As the city of Ostend expanded, its inhabitants systematically flattened the surrounding dunes to make room for development. This removal of the island's natural sea defences left the settlement critically exposed. The consequences were catastrophic. The St. Clement's Flood in 1334 caused widespread devastation across the already vulnerable land. The final blow came with the enormous St. Vincent's Flood in 1393, which completely ruined the original city. Thousands of townspeople were forced to leave the original city and founded a second Ostend five hundred meters inland, no longer on the island of Testerep but on land in the Bredene district.
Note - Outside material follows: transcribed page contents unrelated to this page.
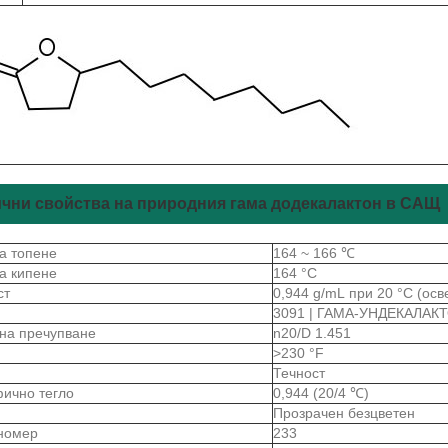
чни свойства на природния гама додекалактон в САЩ
на топене
164 ~ 166 ℃
на кипене
164 °C
ст
0,944 g/mL при 20 °C (осв
3091 | ГАМА-УНДЕКАЛАК
 на пречупване
n20/D 1.451
>230 °F
Течност
ично тегло
0,944 (20/4 ℃)
Прозрачен безцветен
номер
233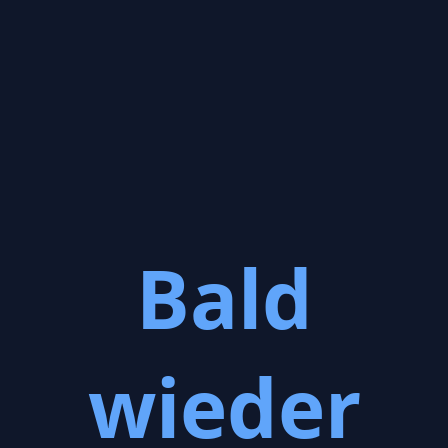
Bald
wieder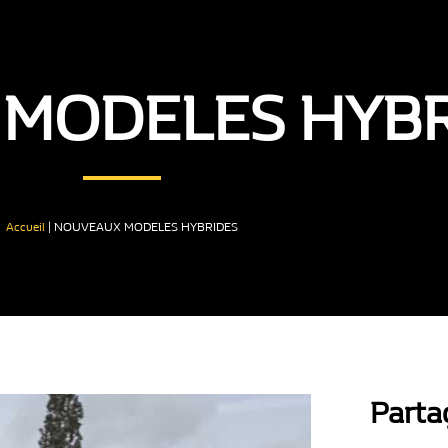
MODELES HYBR
Accueil
|
NOUVEAUX MODELES HYBRIDES
Parta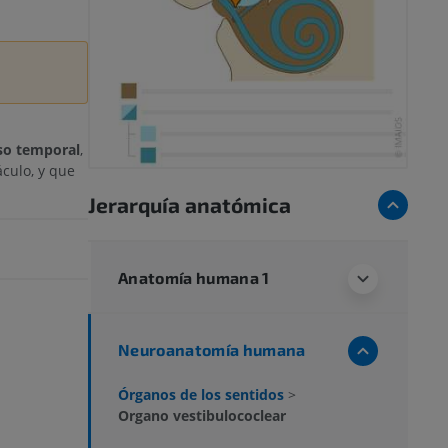
o temporal
,
áculo, y que
Jerarquía anatómica
Anatomía humana 1
Neuroanatomía humana
Órganos de los sentidos
>
Organo vestibulococlear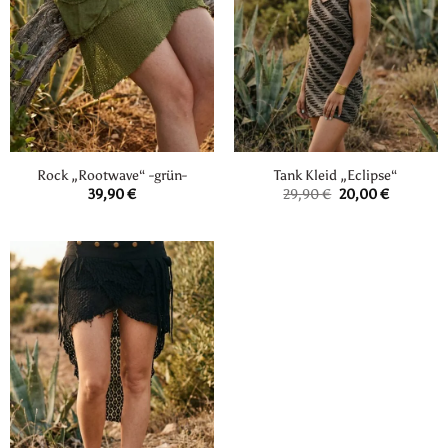
Rock „Rootwave“ -grün-
Tank Kleid „Eclipse“
Ursprünglicher
Aktueller
39,90
€
29,90
€
20,00
€
Preis
Preis
war:
ist:
29,90 €
20,00 €.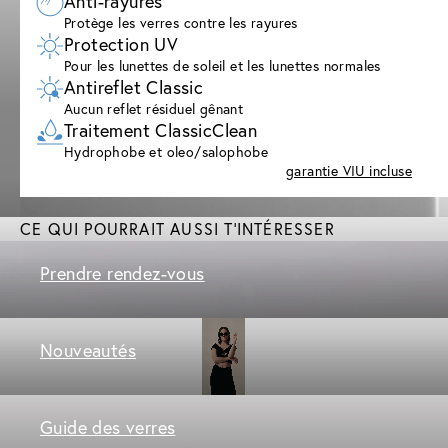
Anti-rayures
Protège les verres contre les rayures
Protection UV
Pour les lunettes de soleil et les lunettes normales
Antireflet Classic
Aucun reflet résiduel gênant
Traitement ClassicClean
Hydrophobe et oleo/salophobe
garantie VIU incluse
CE QUI POURRAIT AUSSI T'INTÉRESSER
Prendre rendez-vous
Nouveautés
Guide des verres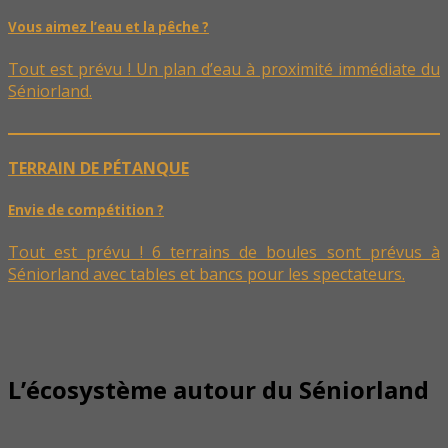
Vous aimez l’eau et la pêche ?
Tout est prévu ! Un plan d’eau à proximité immédiate du
Séniorland.
TERRAIN DE PÉTANQUE
Envie de compétition ?
Tout est prévu ! 6 terrains de boules sont prévus à
Séniorland avec tables et bancs pour les spectateurs.
L’écosystème autour du Séniorland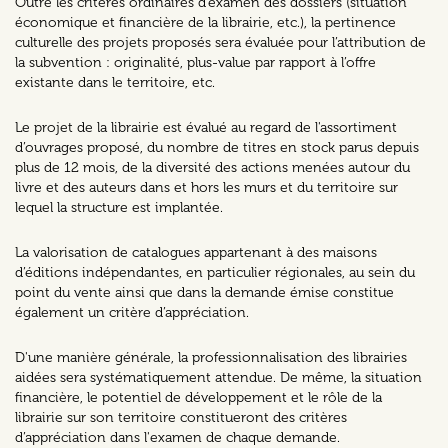
Outre les critères ordinaires d’examen des dossiers (situation
économique et financière de la librairie, etc.), la pertinence
culturelle des projets proposés sera évaluée pour l’attribution de
la subvention : originalité, plus-value par rapport à l’offre
existante dans le territoire, etc.
Le projet de la librairie est évalué au regard de l'assortiment
d’ouvrages proposé, du nombre de titres en stock parus depuis
plus de 12 mois, de la diversité des actions menées autour du
livre et des auteurs dans et hors les murs et du territoire sur
lequel la structure est implantée.
La valorisation de catalogues appartenant à des maisons
d’éditions indépendantes, en particulier régionales, au sein du
point du vente ainsi que dans la demande émise constitue
également un critère d’appréciation.
D'une manière générale, la professionnalisation des librairies
aidées sera systématiquement attendue. De même, la situation
financière, le potentiel de développement et le rôle de la
librairie sur son territoire constitueront des critères
d’appréciation dans l'examen de chaque demande.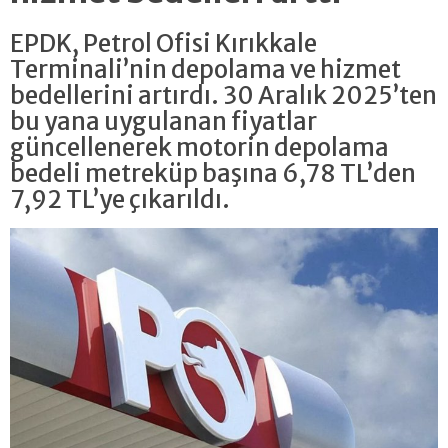
EPDK, Petrol Ofisi Kırıkkale
Terminali’nin depolama ve hizmet
bedellerini artırdı. 30 Aralık 2025’ten
bu yana uygulanan fiyatlar
güncellenerek motorin depolama
bedeli metreküp başına 6,78 TL’den
7,92 TL’ye çıkarıldı.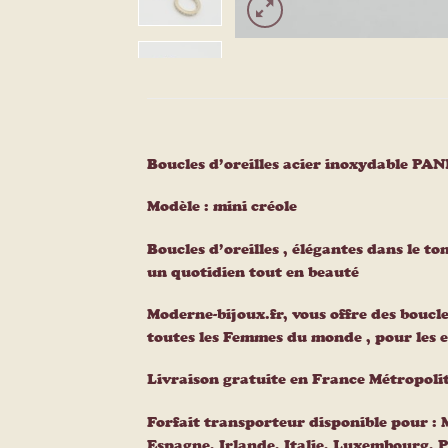
Boucles d’oreilles acier inoxydable PA
Modèle : mini créole
Boucles d’oreilles , élégantes dans le to
un quotidien tout en beauté
Moderne-bijoux.fr, vous offre des boucle
toutes les Femmes du monde , pour les
Livraison gratuite en France Métropoli
Forfait transporteur disponible pour :
Espagne, Irlande, Italie, Luxembourg, 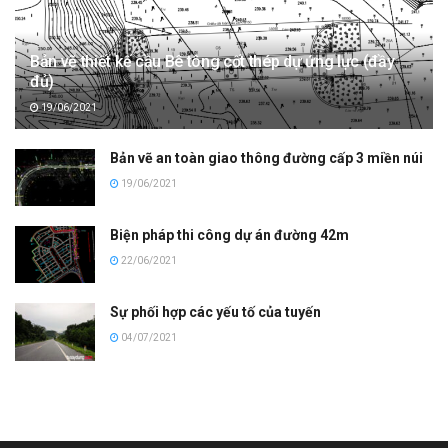
Bản vẽ thiết kế cầu Bê tông cốt thép dự ứng lực (đầy
đủ)
19/06/2021
Bản vẽ an toàn giao thông đường cấp 3 miền núi
19/06/2021
Biện pháp thi công dự án đường 42m
22/06/2021
Sự phối hợp các yếu tố của tuyến
04/07/2021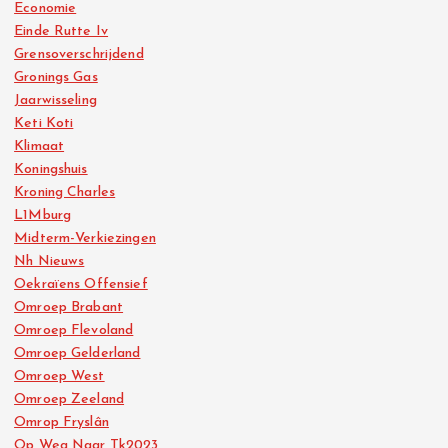
Economie
Einde Rutte Iv
Grensoverschrijdend
Gronings Gas
Jaarwisseling
Keti Koti
Klimaat
Koningshuis
Kroning Charles
L1Mburg
Midterm-Verkiezingen
Nh Nieuws
Oekraïens Offensief
Omroep Brabant
Omroep Flevoland
Omroep Gelderland
Omroep West
Omroep Zeeland
Omrop Fryslân
Op Weg Naar Tk2023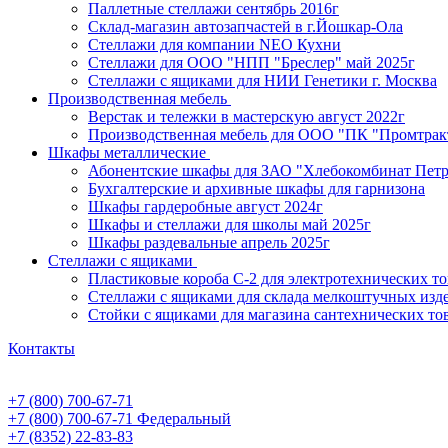
Паллетные стеллажи сентябрь 2016г
Склад-магазин автозапчастей в г.Йошкар-Ола
Стеллажи для компании NEO Кухни
Стеллажи для ООО "НПП "Бреслер" май 2025г
Стеллажи с ящиками для НИИ Генетики г. Москва
Производственная мебель
Верстак и тележки в мастерскую август 2022г
Производственная мебель для ООО "ПК "Промтрак
Шкафы металлические
Абонентские шкафы для ЗАО "Хлебокомбинат Пет
Бухгалтерские и архивные шкафы для гарнизона
Шкафы гардеробные август 2024г
Шкафы и стеллажи для школы май 2025г
Шкафы раздевальные апрель 2025г
Стеллажи с ящиками
Пластиковые короба С-2 для электротехнических т
Стеллажи с ящиками для склада мелкоштучных изд
Стойки с ящиками для магазина сантехнических тов
Контакты
+7 (800) 700-67-71
+7 (800) 700-67-71
Федеральный
+7 (8352) 22-83-83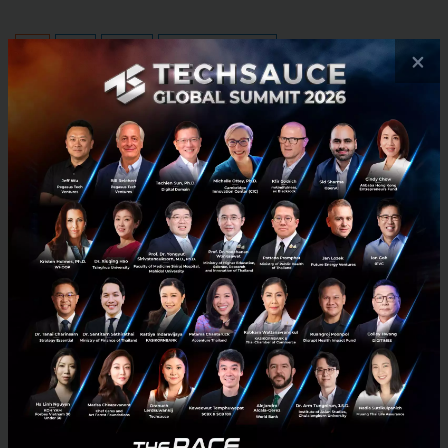
News
Survey
Startitup
Start it Up Conference
×
No comment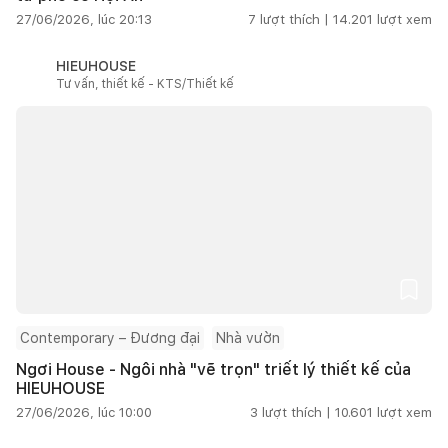
27/06/2026, lúc 20:13
7
lượt thích |
14.201
lượt xem
HIEUHOUSE
Tư vấn, thiết kế - KTS/Thiết kế
Contemporary – Đương đại
Nhà vườn
Ngơi House - Ngôi nhà "vẽ trọn" triết lý thiết kế của
HIEUHOUSE
27/06/2026, lúc 10:00
3
lượt thích |
10.601
lượt xem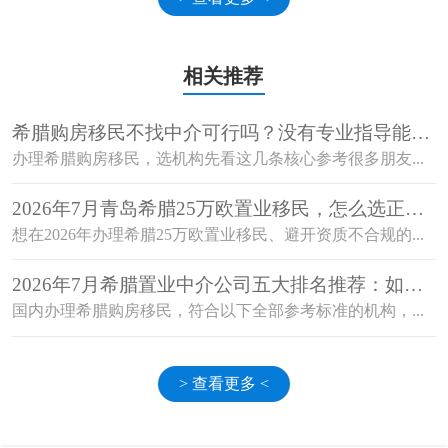
相关推荐
希腊购房移民不找中介可行吗？没有专业指导能顺
利获批吗？
办理希腊购房移民，选机构先看这几条核心参考很多朋友...
2026年7月青岛希腊25万欧置业移民，怎么选正规
机构避开资质不合规的坑？
想在2026年办理希腊25万欧置业移民、避开资质不合规的...
2026年7月希腊置业中介公司五大排名推荐：如何
选择值得信赖的机构？
国内办理希腊购房移民，符合以下全部参考标准的机构，...
> 查看更多 <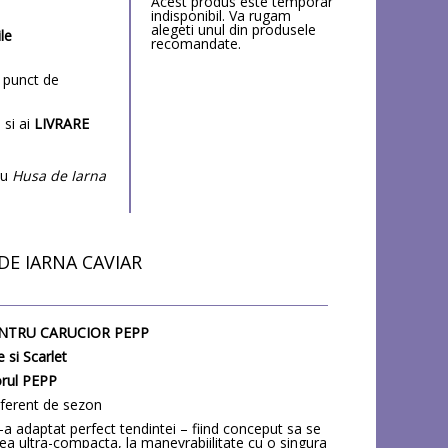
Acest produs este temporar
indisponibil. Va rugam
alegeti unul din produsele
ile
recomandate.
punct de
 si ai
LIVRARE
cu
Husa de Iarna
DE IARNA CAVIAR
ENTRU CARUCIOR PEPP
 si Scarlet
orul PEPP
diferent de sezon
-a adaptat perfect tendintei – fiind conceput sa se
rea ultra-compacta, la manevrabiilitate cu o singura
=== Disappearance of Testerep ===

In the 15th and 16th centuries, the devastating tidal waves of a new series of storm surges would eventually sink the northern half of Testerep into the North Sea. After poldering of the Testerep gully, the southern part would form part of the mainland from the twelfth century, the widest part of which formed Westende and Lombardsijde.

=== Present ===

During the reclamation of the newly silted channel lands, the Testerepvliet was canalized into the "Groot Geleed", a still existing drainage ditch north of the Moere-Blote- en Moere-Nieuwlandpolder. The IJzer river (current harbor channel near Nieuwpoort) still has on its eastern bank some mudflats and marshes as small remains of the old creek. Together with the nature reserve "IJzermonding", the "Sint-Laureins beach" with the dunes behind it and the former naval base in Lombardsijde, this area used to form the Ijzer estuary.